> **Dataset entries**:
========================================

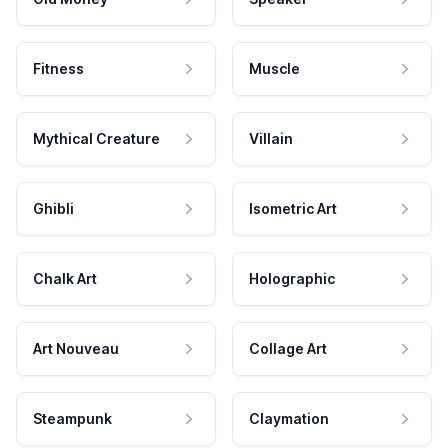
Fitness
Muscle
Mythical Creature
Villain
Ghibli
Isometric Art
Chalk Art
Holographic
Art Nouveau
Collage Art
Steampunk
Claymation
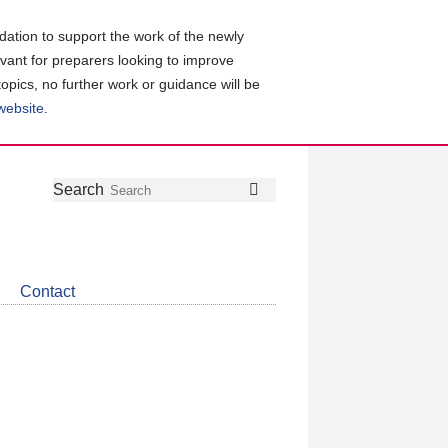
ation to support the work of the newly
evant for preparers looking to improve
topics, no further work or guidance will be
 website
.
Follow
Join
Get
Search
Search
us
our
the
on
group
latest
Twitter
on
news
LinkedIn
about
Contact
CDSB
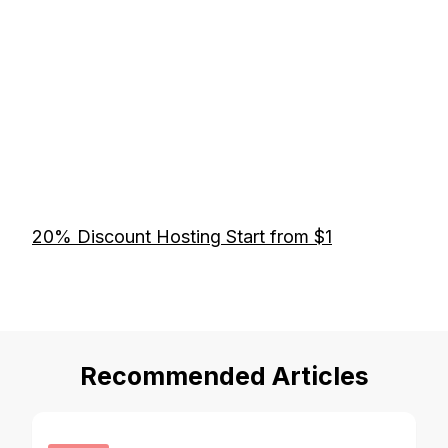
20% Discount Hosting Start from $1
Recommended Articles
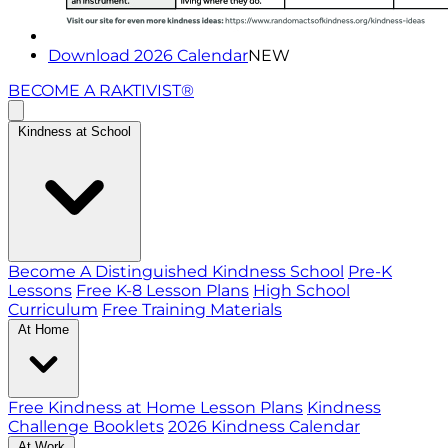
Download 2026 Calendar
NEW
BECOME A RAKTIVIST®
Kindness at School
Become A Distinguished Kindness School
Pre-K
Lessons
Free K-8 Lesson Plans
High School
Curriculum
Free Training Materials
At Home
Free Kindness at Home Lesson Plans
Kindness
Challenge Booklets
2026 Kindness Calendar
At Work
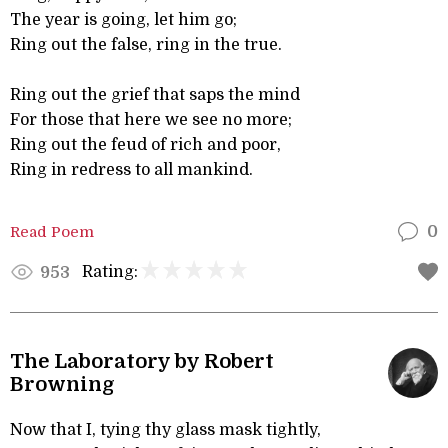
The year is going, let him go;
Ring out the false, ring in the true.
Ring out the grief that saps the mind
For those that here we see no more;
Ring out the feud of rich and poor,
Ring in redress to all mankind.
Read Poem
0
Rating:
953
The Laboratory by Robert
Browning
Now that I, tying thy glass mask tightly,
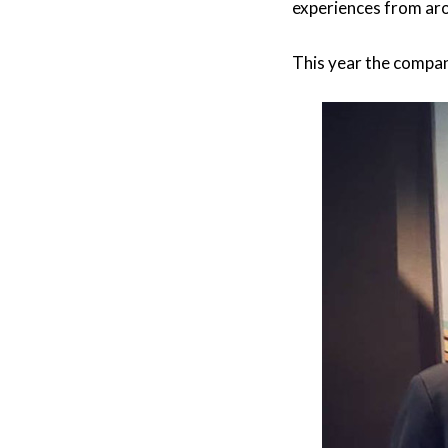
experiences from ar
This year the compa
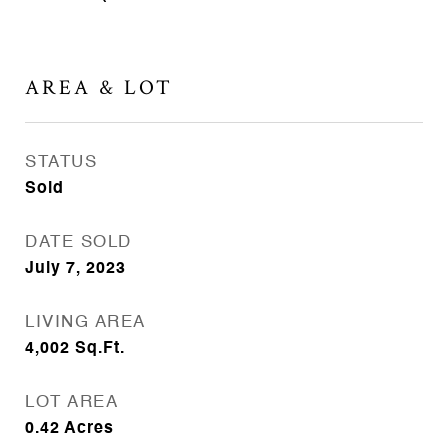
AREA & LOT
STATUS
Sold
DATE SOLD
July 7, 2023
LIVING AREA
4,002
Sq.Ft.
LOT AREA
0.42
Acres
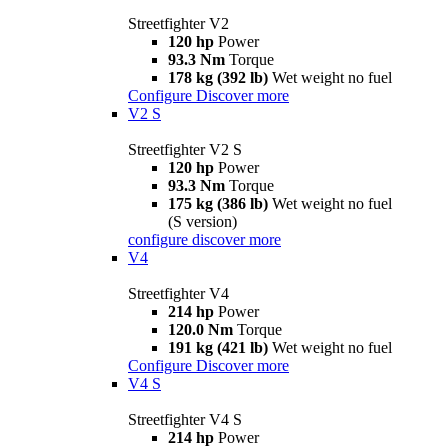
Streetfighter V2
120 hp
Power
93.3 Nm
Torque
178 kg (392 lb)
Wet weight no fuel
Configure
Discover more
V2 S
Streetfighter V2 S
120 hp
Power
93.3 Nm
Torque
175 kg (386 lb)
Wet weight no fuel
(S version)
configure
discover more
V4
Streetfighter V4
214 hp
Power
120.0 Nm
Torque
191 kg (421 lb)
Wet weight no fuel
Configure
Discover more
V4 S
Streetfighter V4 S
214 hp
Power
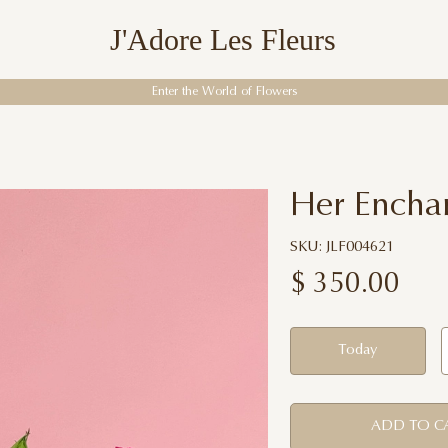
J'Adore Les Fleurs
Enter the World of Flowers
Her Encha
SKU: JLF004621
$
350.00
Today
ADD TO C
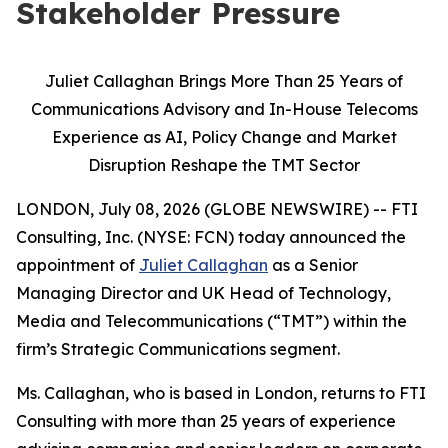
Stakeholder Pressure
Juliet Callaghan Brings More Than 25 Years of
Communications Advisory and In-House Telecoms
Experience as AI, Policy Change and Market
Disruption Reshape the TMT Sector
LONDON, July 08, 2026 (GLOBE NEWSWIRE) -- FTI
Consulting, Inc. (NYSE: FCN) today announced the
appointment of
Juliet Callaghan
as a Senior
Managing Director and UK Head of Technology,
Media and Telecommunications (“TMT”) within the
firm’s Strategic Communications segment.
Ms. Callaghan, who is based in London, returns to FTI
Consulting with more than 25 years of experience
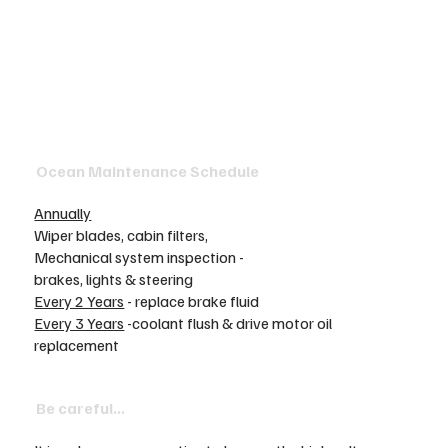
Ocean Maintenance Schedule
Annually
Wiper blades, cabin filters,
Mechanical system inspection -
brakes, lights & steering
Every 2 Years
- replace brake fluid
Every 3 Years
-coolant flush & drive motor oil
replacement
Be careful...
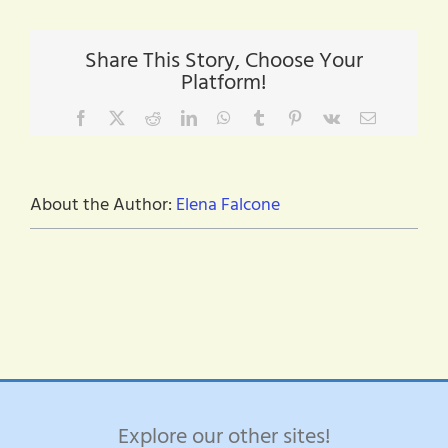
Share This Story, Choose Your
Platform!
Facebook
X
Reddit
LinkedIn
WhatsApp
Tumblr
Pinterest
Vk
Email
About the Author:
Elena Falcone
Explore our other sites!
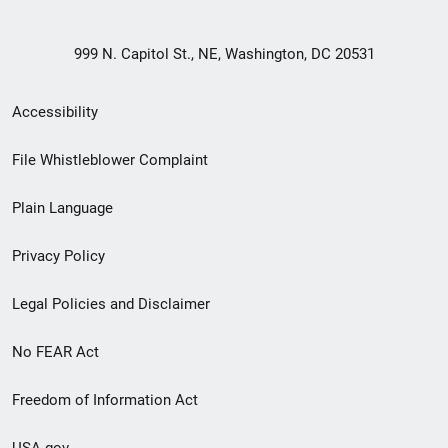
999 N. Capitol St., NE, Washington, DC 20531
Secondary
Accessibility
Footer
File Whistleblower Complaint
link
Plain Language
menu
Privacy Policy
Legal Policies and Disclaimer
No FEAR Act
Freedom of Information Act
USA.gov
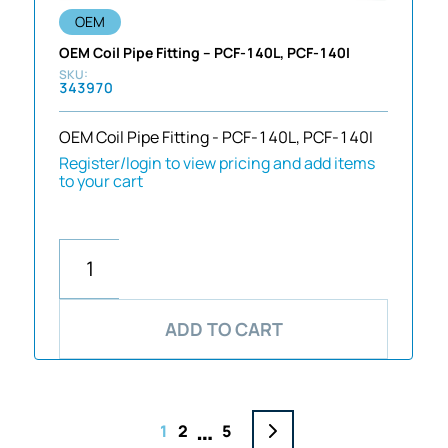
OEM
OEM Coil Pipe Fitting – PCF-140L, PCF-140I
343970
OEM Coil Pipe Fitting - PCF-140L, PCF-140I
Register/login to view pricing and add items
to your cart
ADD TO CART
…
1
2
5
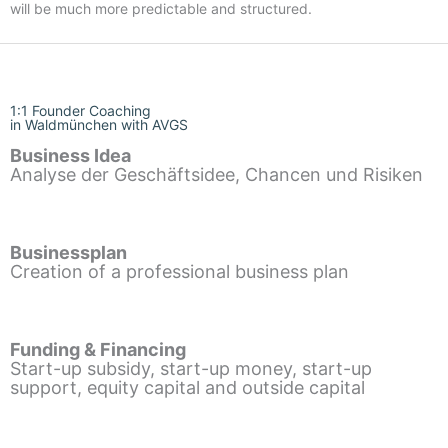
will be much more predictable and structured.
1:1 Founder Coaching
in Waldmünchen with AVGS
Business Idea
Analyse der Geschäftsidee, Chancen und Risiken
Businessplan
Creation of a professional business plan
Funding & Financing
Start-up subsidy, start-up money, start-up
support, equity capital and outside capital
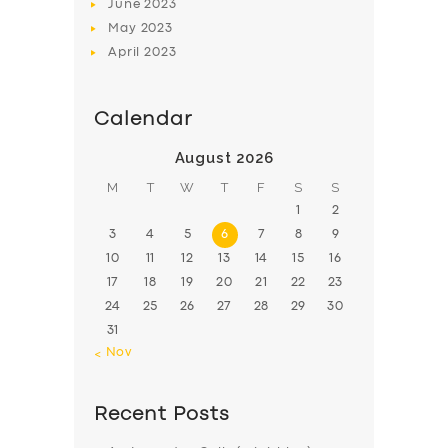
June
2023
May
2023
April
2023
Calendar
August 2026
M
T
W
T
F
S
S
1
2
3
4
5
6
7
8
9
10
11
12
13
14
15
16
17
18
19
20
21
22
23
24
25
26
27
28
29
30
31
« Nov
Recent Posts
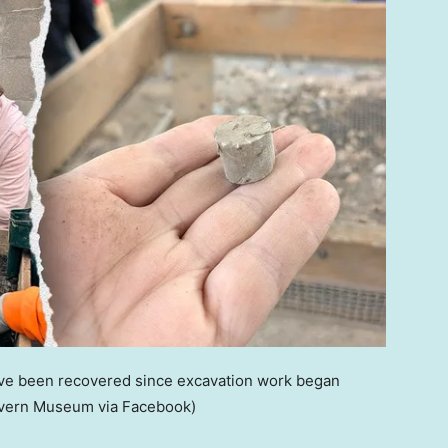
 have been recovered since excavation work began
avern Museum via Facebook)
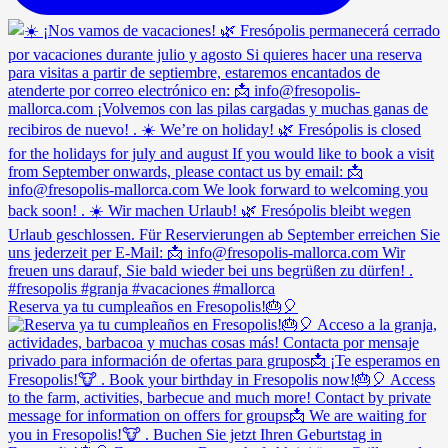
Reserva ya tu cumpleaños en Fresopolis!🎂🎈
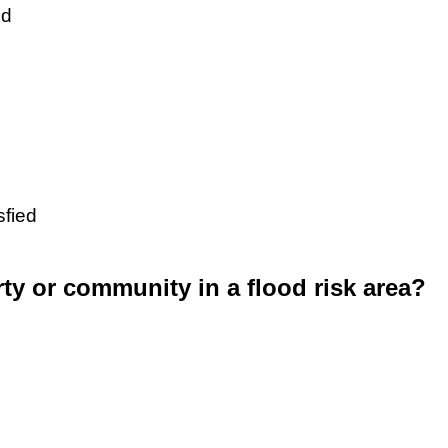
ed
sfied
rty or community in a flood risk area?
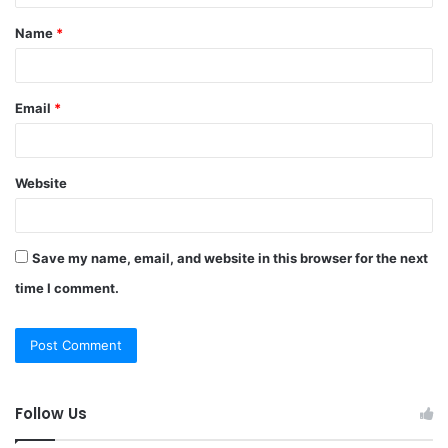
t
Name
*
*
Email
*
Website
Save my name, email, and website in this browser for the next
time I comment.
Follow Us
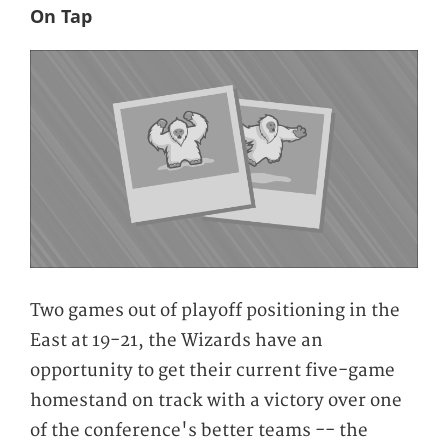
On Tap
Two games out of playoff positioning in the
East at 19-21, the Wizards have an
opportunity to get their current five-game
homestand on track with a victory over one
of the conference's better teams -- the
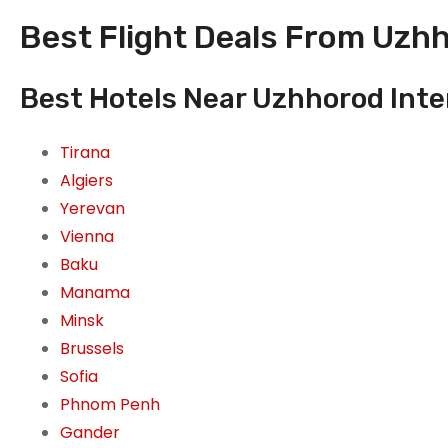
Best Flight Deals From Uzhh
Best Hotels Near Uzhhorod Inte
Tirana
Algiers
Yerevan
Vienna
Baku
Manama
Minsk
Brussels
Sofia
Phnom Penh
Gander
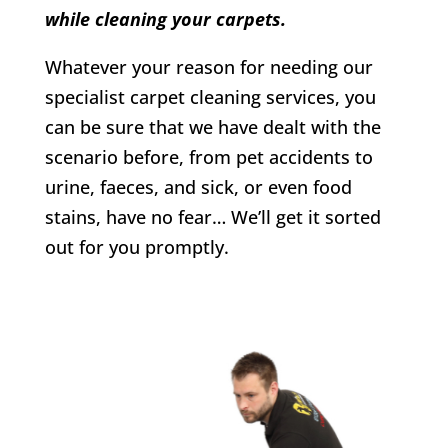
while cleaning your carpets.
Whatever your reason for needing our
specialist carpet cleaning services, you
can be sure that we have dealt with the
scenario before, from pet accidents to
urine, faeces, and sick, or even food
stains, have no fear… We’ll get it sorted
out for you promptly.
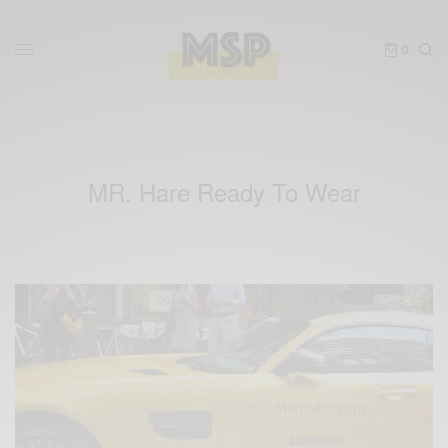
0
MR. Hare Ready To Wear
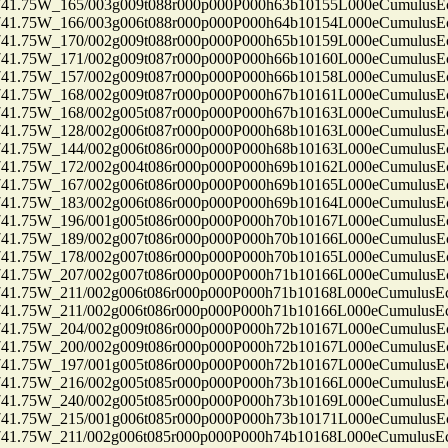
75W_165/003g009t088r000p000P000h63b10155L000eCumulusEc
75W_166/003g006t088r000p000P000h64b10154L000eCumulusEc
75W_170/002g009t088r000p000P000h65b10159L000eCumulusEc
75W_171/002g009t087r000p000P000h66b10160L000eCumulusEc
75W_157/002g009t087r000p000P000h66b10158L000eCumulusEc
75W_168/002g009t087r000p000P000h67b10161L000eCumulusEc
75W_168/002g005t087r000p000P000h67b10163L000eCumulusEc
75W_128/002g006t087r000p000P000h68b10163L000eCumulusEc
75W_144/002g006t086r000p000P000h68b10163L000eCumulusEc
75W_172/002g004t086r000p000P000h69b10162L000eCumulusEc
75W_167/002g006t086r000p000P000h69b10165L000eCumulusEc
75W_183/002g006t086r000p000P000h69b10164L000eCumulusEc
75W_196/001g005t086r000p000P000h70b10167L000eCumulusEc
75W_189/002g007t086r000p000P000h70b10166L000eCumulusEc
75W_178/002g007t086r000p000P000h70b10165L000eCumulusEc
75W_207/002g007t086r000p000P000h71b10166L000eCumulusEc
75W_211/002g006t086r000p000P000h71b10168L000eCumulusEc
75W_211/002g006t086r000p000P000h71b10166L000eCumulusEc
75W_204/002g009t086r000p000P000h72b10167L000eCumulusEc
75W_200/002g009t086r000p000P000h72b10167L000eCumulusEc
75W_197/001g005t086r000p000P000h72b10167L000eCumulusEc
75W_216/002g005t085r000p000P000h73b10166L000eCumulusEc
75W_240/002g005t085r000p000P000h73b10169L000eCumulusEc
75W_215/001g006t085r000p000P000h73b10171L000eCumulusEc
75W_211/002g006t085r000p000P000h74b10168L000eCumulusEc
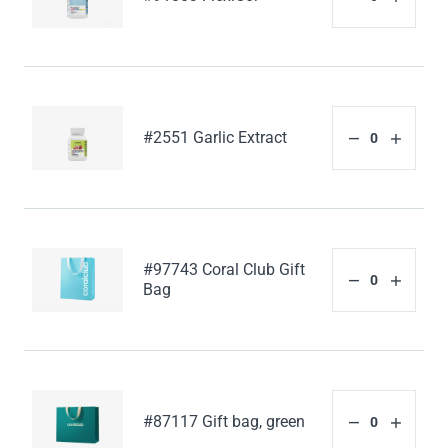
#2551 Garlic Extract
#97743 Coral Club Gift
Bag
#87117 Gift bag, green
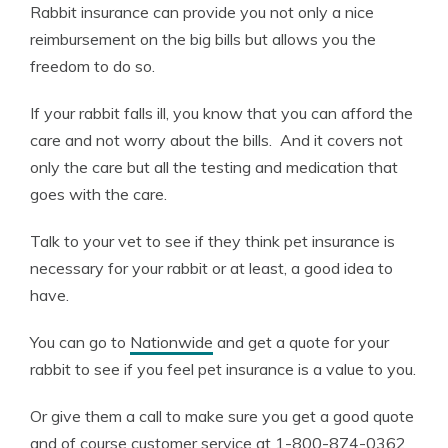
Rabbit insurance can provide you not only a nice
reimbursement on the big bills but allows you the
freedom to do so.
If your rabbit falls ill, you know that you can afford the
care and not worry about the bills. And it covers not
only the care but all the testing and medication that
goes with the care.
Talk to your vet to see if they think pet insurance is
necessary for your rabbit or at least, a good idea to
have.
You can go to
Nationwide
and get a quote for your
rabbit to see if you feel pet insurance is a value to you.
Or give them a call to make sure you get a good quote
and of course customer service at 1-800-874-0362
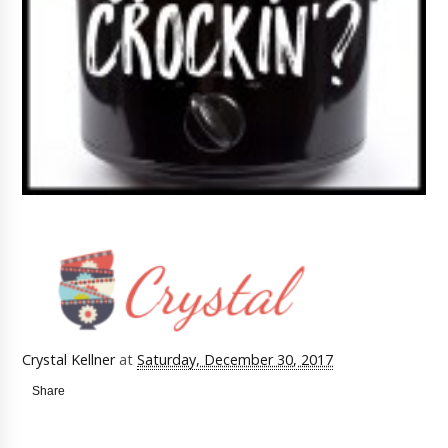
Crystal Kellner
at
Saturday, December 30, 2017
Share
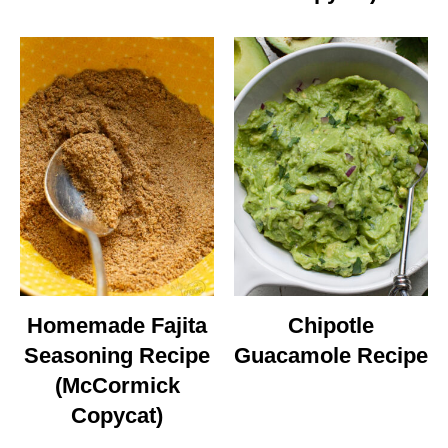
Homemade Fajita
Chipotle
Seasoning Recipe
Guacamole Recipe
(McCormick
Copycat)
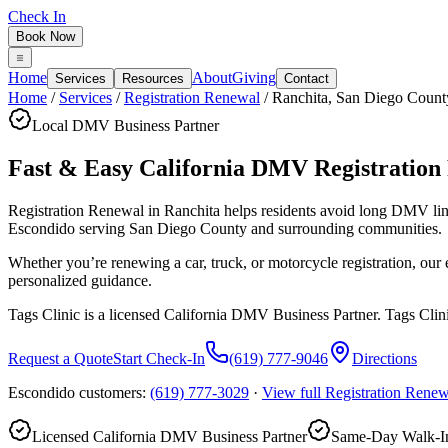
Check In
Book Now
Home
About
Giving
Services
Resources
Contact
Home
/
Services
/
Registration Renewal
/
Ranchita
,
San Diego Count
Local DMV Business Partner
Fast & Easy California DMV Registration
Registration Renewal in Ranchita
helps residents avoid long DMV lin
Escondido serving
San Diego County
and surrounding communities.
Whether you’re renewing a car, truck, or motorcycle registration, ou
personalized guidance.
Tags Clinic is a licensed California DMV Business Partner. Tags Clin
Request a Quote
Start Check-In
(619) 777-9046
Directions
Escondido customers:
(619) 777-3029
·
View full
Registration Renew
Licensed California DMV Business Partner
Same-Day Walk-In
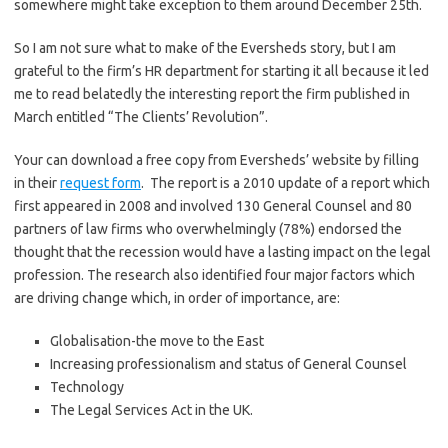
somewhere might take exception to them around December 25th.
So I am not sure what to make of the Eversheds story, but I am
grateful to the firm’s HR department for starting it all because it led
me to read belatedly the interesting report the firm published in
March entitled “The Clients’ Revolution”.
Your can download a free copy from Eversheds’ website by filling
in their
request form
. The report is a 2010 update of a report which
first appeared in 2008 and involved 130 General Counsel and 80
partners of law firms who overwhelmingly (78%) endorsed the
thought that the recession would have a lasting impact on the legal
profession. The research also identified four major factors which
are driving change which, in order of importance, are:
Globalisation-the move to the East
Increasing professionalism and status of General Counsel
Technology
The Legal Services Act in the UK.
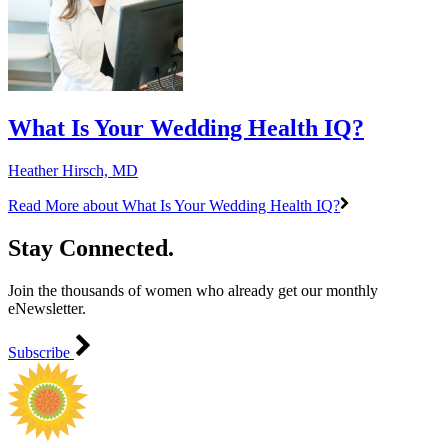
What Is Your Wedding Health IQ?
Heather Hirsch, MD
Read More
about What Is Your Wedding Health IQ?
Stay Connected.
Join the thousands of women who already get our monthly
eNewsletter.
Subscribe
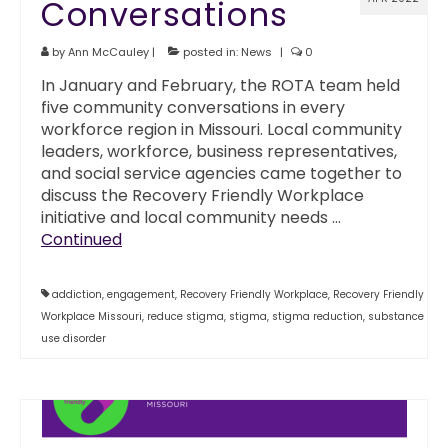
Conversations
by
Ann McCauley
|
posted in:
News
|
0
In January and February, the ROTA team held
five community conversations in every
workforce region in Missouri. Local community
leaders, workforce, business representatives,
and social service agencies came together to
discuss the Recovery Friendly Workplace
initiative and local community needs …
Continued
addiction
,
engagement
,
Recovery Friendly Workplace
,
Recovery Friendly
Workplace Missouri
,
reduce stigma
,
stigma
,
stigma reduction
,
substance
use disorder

========================================

> **Requirement**:
The expected answer is a number and nothing else: how many lines above include the word "good".

> **Reply**:
2